A verdade é que todas as áreas são iguais, para nós. Mesmo que uma esteja mais ameaçada do que a outra, mas este é o começo. Não se alcança a maioria das pessoas e o seu apoio desde o início, e sim diariamente. Este é o objetivo, aumentar a consciência dos palestinos sobre o que está acontecendo e sobre a resistência popular.

Como anda reagindo o Exército israelense?

De duas formas: a primeira, eles nos ignoram até que nos cansemos, para ver se isso é apenas um show, o que não vai acontecer. A segunda, eles veem para nos expulsar. Neste caso, eles dependem de uma legislação israelense, que pode ser criada a qualquer momento.

E vocês planejam ficar aqui por quantos dias?

O plano é que fiquemos aqui por uma semana, para os que são de fora.

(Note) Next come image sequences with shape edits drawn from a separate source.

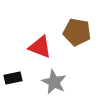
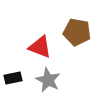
gray star: moved 6 px left, 2 px up
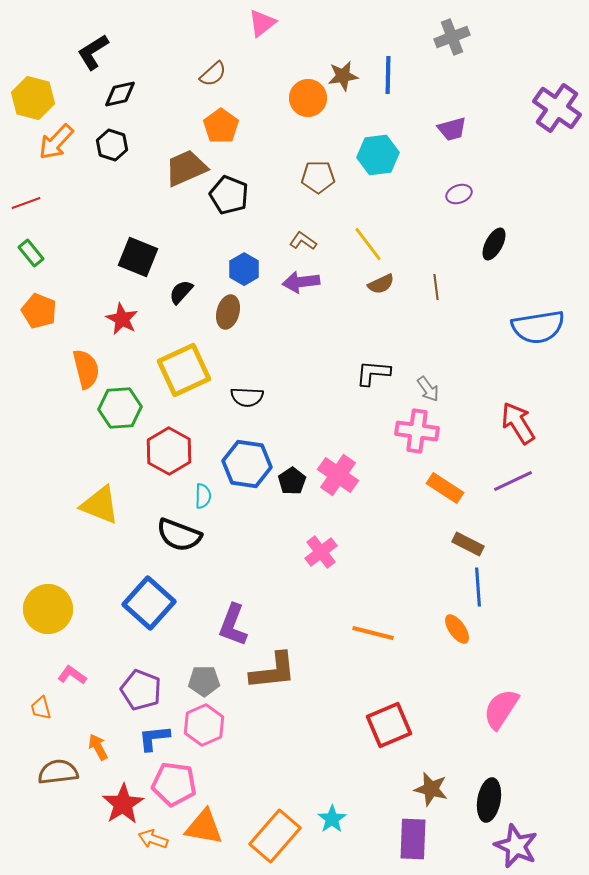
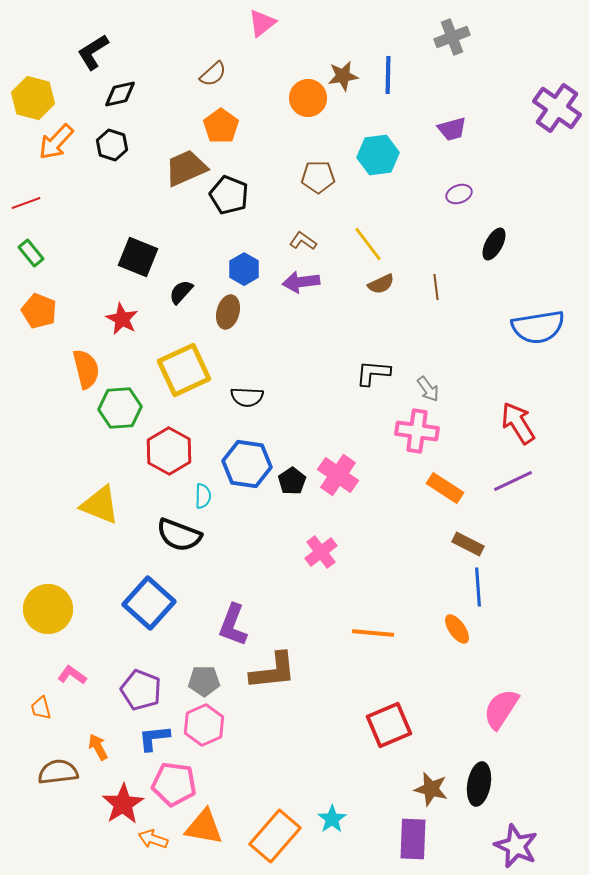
orange line at (373, 633): rotated 9 degrees counterclockwise
black ellipse at (489, 800): moved 10 px left, 16 px up
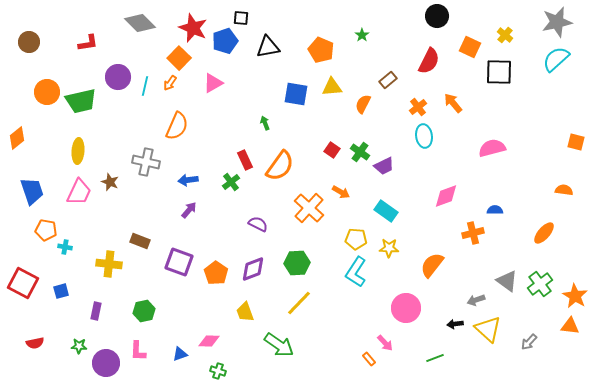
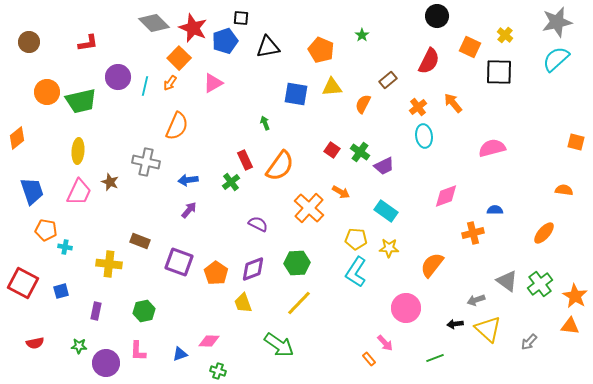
gray diamond at (140, 23): moved 14 px right
yellow trapezoid at (245, 312): moved 2 px left, 9 px up
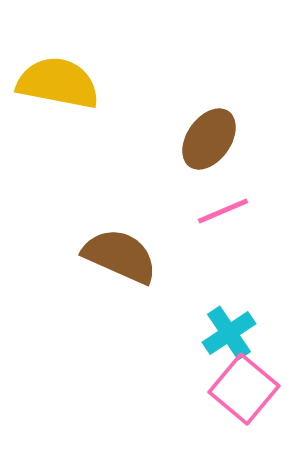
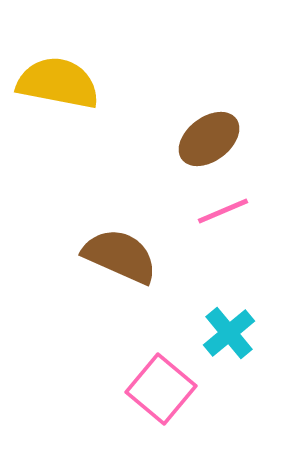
brown ellipse: rotated 18 degrees clockwise
cyan cross: rotated 6 degrees counterclockwise
pink square: moved 83 px left
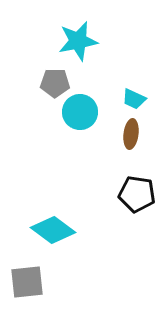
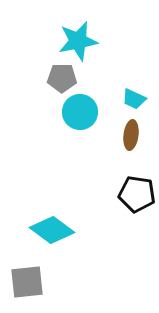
gray pentagon: moved 7 px right, 5 px up
brown ellipse: moved 1 px down
cyan diamond: moved 1 px left
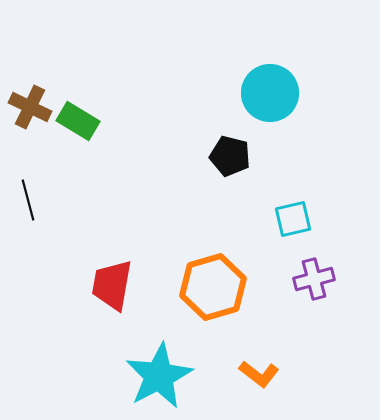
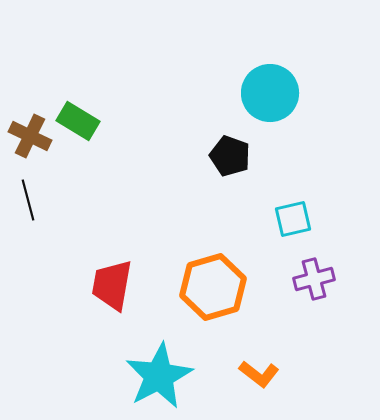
brown cross: moved 29 px down
black pentagon: rotated 6 degrees clockwise
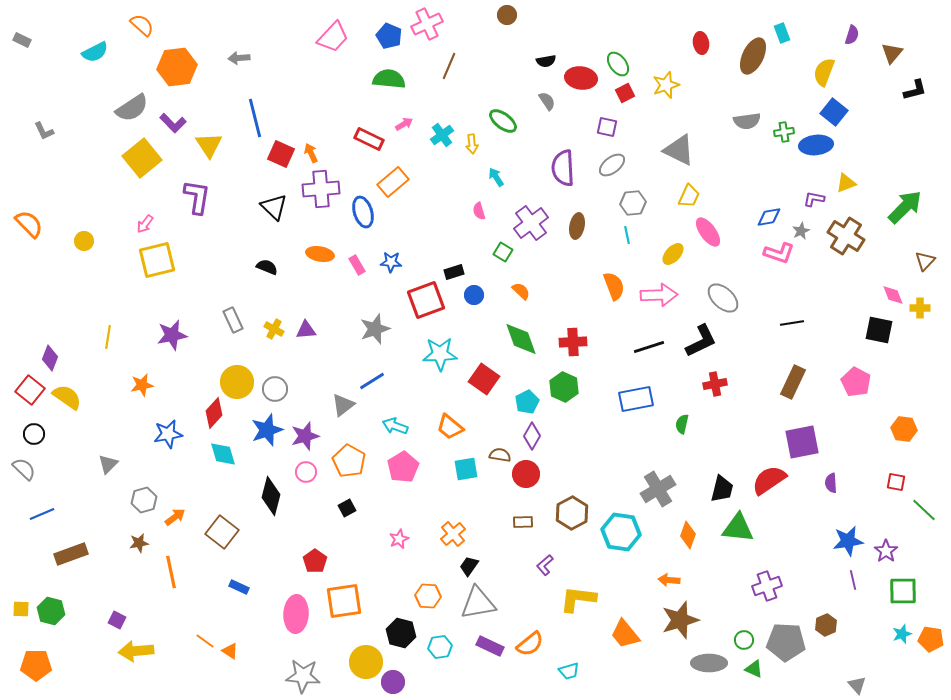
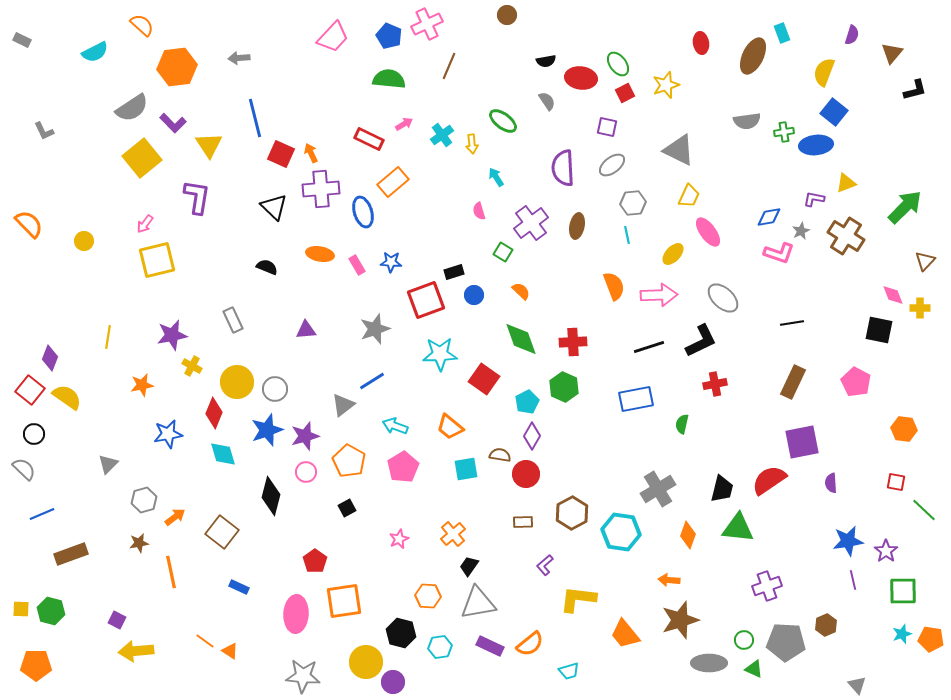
yellow cross at (274, 329): moved 82 px left, 37 px down
red diamond at (214, 413): rotated 20 degrees counterclockwise
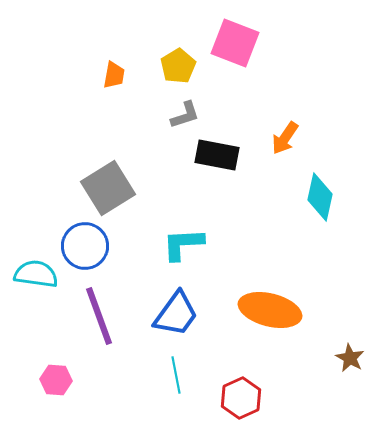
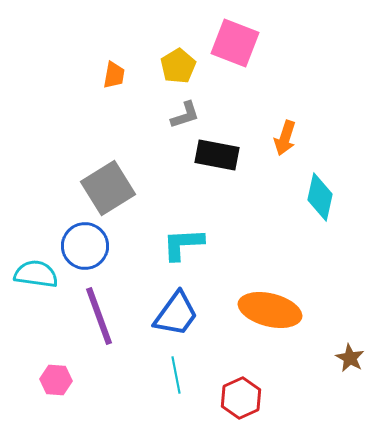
orange arrow: rotated 16 degrees counterclockwise
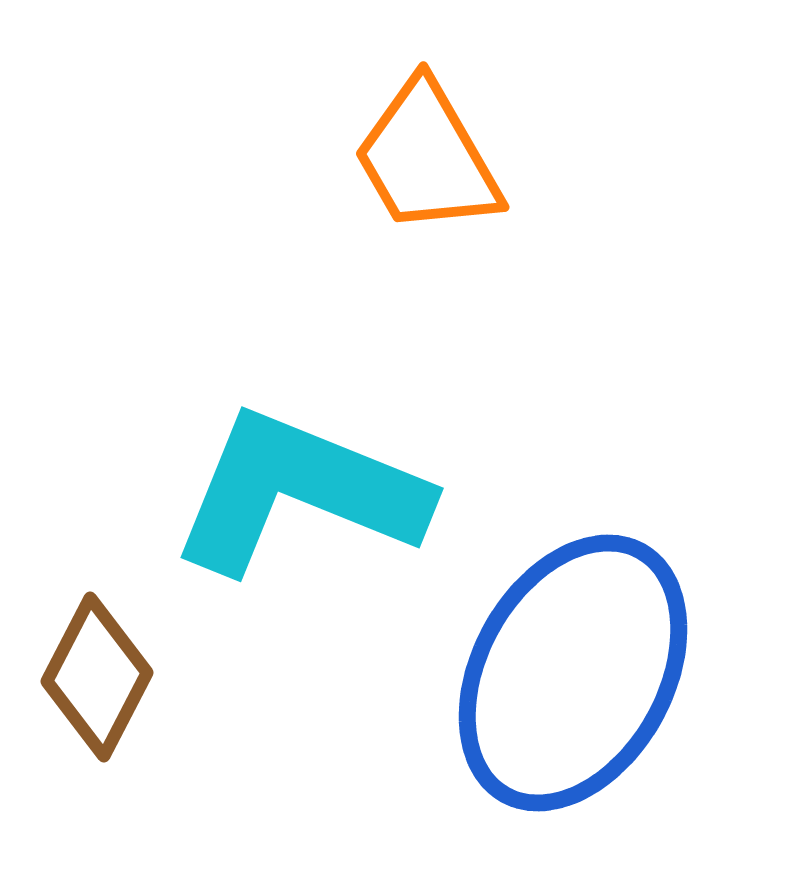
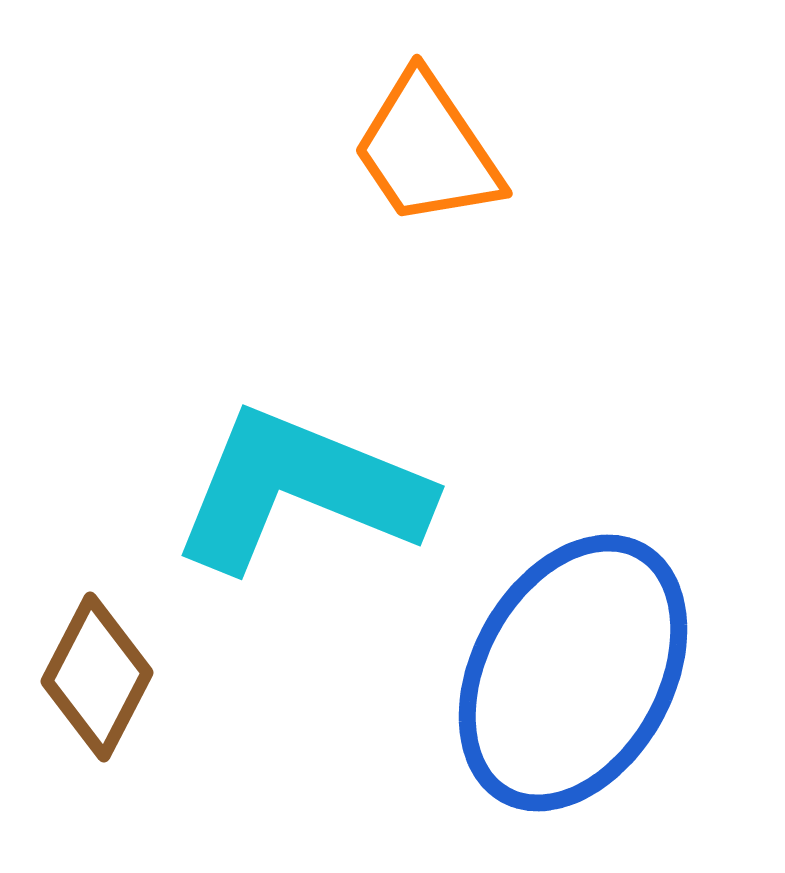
orange trapezoid: moved 8 px up; rotated 4 degrees counterclockwise
cyan L-shape: moved 1 px right, 2 px up
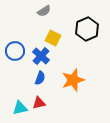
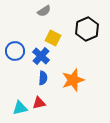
blue semicircle: moved 3 px right; rotated 16 degrees counterclockwise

Depois, continuamos com as atividades de fato, no local, procurando formas sustentáveis para que esta área continue.

Por que vocês escolheram este nome para a campanha, o Sal da Terra?

Por diferentes razões. Uma é o local, o Vale do Jordão é uma área salgada. O sal é algo bom, na cultura árabe. Outra é a história religiosa por trás disso. Jesus, quando estava dizendo para os seus discípulos que eram o sal da terra, estava aqui, no Vale do Jordão.

Uma última pergunta: Por que opõem-se às conversações de paz?

Porque não podemos estar negociando constantemente. Eu acredito nos princípios das negociações, para solucionar o conflito, mas não sem poder. O poder vem do povo, através da resistência popular. Eu, agora, me oponho ao que está acontecendo porque há uma situação assimétrica no terreno.

Desde as negociações anteriores com Israel, desde Oslo [negociações do início da década de 1990, que resultaram em dois acordos interinos], Israel tem evadido o direito internacional.
Acho que as pessoas estarão mais cientes do que estavam durante [o processo de paz de] Oslo e vão reagir contra o atual. Por isso é que estamos trabalhando, para adverti-las.